Although some House conservatives disagree with provisions of the Senate bill, a House version that GOP leaders released last week was even less popular, according to GOP sources, Roll Call reports (Newhauser/Anderson, Roll Call, 2/26). In particular, the House version failed to assuage GOP concerns about granting authority to tribal courts to hear cases involving non-Native Americans accused of assaulting Native American women on reservations (Peterson/Hook, Wall Street Journal, 2/26).
The Senate bill also includes language to extend VAWA protections to lesbian, gay, bisexual and transgender individuals that is not in the House version.
House leaders on Tuesday set up a process to advance its version as an amendment (H. Res. 83) to the Senate version.

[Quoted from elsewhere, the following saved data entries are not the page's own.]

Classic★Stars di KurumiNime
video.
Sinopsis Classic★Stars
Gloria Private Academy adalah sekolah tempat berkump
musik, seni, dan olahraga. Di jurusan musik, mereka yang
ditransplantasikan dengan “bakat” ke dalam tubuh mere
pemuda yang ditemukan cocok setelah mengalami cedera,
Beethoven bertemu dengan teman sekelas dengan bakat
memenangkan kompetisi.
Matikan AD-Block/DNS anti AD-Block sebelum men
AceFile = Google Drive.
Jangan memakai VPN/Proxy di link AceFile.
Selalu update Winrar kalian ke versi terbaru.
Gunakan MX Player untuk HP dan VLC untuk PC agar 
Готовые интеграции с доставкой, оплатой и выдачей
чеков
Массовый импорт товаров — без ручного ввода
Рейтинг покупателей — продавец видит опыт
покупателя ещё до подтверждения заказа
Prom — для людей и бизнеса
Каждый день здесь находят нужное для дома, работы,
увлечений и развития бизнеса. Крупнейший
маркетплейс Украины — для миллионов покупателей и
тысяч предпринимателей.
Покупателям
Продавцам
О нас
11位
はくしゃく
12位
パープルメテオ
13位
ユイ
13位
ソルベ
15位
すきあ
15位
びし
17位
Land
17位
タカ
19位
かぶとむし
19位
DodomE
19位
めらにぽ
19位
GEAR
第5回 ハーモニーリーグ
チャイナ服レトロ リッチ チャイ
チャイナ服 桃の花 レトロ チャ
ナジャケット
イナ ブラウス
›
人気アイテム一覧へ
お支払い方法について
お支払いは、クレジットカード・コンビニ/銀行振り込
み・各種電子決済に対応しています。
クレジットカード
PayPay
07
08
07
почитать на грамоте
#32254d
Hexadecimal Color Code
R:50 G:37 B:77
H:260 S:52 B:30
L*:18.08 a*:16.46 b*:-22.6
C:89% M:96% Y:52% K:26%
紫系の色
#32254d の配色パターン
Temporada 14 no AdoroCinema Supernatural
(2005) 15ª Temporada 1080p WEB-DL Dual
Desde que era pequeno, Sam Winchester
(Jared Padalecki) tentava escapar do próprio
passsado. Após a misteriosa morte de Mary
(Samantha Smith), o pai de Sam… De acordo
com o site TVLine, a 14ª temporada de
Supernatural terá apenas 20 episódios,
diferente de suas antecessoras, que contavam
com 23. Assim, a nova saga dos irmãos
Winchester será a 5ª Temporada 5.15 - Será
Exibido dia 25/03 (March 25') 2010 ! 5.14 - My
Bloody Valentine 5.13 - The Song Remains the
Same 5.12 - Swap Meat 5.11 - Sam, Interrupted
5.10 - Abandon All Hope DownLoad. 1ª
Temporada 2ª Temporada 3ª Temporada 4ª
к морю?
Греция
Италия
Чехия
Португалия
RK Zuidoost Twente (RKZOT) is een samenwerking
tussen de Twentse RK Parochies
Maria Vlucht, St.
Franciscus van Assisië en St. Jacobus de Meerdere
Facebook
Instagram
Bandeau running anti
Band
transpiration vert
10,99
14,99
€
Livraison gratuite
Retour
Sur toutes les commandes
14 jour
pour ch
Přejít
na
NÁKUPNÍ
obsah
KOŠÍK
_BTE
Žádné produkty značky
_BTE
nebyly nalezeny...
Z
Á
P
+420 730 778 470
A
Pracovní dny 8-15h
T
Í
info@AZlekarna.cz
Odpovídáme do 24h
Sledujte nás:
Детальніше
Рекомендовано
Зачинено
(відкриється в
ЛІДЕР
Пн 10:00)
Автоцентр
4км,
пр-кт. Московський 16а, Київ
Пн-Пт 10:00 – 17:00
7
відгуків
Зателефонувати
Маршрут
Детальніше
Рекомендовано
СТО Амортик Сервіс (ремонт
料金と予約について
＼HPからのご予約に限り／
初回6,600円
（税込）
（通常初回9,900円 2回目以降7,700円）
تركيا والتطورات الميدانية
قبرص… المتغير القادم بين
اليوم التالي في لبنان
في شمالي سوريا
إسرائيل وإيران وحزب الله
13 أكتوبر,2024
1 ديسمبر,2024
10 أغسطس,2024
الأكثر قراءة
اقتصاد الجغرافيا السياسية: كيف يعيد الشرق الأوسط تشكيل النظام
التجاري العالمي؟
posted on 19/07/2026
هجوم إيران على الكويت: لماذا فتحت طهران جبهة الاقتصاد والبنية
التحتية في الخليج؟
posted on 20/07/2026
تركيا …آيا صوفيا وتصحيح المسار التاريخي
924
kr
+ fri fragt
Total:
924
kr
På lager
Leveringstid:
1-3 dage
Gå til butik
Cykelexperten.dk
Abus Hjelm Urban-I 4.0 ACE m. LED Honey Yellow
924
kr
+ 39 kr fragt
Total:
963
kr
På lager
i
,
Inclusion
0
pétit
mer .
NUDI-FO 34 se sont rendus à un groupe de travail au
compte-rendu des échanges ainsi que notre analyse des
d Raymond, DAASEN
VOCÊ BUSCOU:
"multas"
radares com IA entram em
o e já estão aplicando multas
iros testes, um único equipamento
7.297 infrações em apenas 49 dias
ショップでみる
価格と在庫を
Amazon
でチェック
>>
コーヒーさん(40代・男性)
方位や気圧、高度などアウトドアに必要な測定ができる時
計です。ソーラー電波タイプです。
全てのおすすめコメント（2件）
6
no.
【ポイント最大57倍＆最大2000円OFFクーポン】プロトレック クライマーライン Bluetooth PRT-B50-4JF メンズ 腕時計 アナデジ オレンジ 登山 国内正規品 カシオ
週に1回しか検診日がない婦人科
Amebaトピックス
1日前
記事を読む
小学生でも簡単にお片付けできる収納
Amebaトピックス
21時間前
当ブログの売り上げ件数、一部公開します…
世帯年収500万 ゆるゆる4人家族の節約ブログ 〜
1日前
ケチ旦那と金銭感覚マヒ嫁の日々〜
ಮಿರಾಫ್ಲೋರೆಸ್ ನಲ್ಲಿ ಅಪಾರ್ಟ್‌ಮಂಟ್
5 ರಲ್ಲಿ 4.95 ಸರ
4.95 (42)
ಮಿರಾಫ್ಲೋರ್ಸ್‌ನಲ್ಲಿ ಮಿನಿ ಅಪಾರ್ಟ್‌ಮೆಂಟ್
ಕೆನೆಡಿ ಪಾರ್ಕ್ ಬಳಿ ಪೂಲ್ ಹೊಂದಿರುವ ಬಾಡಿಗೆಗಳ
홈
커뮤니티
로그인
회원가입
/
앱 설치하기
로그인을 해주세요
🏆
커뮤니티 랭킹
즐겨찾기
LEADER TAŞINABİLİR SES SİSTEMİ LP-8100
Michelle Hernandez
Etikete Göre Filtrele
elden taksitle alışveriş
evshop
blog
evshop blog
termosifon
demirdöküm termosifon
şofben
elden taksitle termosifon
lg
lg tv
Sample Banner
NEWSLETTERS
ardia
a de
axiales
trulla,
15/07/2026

Lawmakers are expected to reject the House resolution on Thursday and vote in favor of the Senate bill, according to Roll Call (Roll Call, 2/26).
House approval of the Senate version would mark a "significant shift from last year," when both chambers approved reauthorization measures but failed to reconcile their differences, according to the Wall Street Journal.
The White House said in a statement that it would not support the House version, which "fails to include critical improvements passed by a large bipartisan margin in the Senate that would continue the progress the nation has made in combating violence against women" (Wall Street Journal, 2/26).
New York Times Opinion Piece Stresses Importance of Tribal Courts Provision
"Having lost the votes of many women, Republicans now have the chance to recover some trust" by approving the Senate version of the VAWA reauthorization, which would give a "slim margin of hope for justice" to Native American women who have little recourse in assaults by non-Native Americans, Louise Erdrich, an author, writes in a New York Times opinion piece.
Erdrich notes that more than 80% of sexual assaults on tribal reservations are committed by non-Native American men, but they "are immune from prosecution by tribal courts." She adds, "To protect Native women, tribal authorities must be able to apprehend, charge and try rapists -- regardless of race" (Erdrich, New York Times, 2/26).